If I want to trash-talk it, I’d call it “fretwanking”
Getting back to the trailer…
It’s too soon to say, but the visuals look pretty good, and it looks pretty faithful to the book as well. It’s encouraging that they’re splitting this into two movies, as well.
… and if they do well, there will be two movies of Dune Messiah… then two of Children of Dune… two of God Emperor of Dune… two of Heretics of Dune… two of Chapterhouse: Dune… and of course, the Dune Prequel TV Miniseries… the animated Dune… the Dune Holiday Special…
Hee! Well, there are a lot of stories to be told in that universe…
Still, Dune by itself is a massive book, and condensing it down to 2-3 hours is kind of a stretch.
That’s my main problem with the Lynch version - it dedicates the first hour of the movie to the first 100 pages of the book, and tries to cram the remaining 500 pages into the second hour.
The Sci-Fi Channel miniseries was a much better adaptation.
Specifically Jodorowsky wanted them to do the House Atreides themes. So it fits the trailer as a tip of the hat to that legacy. AND: nothing says it will be in the actual scoreas opposed to the trailer (plus just IMO it is a very fine cover they used for this).
Which reminds me, ONE line in the trailer says “crusade”, again that does not tell us what the rest of the film’s dialog contains.
Meanwhile over in the YouTube comment sections the Usual Suspects are already going “OMG, SJW casting!” over a gigantic universe being diverse. SMH
Like I said, I love the aesthetics - but I am a bit unsure of the effectiveness of veiling the RM Mohayam. The RMs in both previous adaptations had such strong faces. As does Rampling, why hide it?

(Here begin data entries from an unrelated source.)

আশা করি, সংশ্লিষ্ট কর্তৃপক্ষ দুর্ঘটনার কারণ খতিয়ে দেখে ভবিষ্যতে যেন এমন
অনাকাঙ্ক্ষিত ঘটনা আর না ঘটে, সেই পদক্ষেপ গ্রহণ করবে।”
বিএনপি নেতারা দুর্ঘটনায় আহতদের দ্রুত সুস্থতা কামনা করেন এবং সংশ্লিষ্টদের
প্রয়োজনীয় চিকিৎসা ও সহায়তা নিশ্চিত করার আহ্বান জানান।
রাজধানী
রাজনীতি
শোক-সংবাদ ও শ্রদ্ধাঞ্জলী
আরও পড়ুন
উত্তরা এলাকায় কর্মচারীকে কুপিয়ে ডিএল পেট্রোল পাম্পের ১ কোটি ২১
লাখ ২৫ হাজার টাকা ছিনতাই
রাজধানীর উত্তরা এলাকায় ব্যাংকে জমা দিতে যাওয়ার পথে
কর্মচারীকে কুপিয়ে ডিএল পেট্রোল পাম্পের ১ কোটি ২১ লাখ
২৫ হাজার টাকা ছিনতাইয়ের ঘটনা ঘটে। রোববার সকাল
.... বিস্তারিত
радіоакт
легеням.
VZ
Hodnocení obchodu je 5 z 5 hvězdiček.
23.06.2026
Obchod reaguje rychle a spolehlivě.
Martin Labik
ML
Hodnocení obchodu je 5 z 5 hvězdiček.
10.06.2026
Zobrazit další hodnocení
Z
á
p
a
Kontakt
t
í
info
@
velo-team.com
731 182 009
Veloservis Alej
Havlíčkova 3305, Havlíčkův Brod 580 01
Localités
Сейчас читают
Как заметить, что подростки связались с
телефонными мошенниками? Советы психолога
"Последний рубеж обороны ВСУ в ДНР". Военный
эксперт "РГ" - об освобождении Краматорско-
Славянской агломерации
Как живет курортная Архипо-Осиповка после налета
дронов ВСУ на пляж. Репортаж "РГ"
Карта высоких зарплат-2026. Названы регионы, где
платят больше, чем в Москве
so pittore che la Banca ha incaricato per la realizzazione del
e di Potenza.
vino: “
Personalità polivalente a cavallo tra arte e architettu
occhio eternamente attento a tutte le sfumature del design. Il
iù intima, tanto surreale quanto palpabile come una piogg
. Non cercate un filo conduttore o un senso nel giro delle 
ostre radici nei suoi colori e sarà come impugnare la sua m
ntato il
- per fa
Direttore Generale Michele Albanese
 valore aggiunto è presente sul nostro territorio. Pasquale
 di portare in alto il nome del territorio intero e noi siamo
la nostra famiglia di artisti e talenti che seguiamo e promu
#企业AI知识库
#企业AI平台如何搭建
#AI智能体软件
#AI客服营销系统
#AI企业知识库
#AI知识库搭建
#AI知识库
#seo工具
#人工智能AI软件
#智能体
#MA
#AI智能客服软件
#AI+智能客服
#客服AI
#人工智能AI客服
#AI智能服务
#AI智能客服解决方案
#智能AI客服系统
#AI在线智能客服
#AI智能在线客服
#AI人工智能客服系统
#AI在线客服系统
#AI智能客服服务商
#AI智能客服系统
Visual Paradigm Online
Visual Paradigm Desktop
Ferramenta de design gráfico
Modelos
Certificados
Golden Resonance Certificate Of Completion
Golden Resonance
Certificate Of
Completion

They must never have read the books. The cast is great and varied. Timothee Chalamet and Zendaya are great choices and more ‘age appropriate’ to the characters in the books than the actors in previous versions. The only real change to the characters was turing Liet Kynes from a white man to a black woman, but IMO that does not affect the story in any way.
As far a Pink Floyd is concerned- It was a trailer and I not think that the music from the trailer will appear in the movie. The music for the movie is being composed by Hans Zimmer. You just know whatever he does is going to be good.
It’s to dehumanize her, I think. When she first shows up, she’s not Gaius Helen Mohiam - she’s the Bene Gesserit establishment. My guess is that she’ll take the veil off when she speaks to Jessica.
I forgot to mention the new design for Shai-Hulud is simply frightening. The gaping leech-like mouth more closely resembles the image I had in my head.
I like this trailer very much - music, worms, dialogue and all. I really enjoyed Arrival and Blade Runner 2049, so I was already confident that the project was in good hands with Denis Villeneuve, and the trailer has only confirmed that.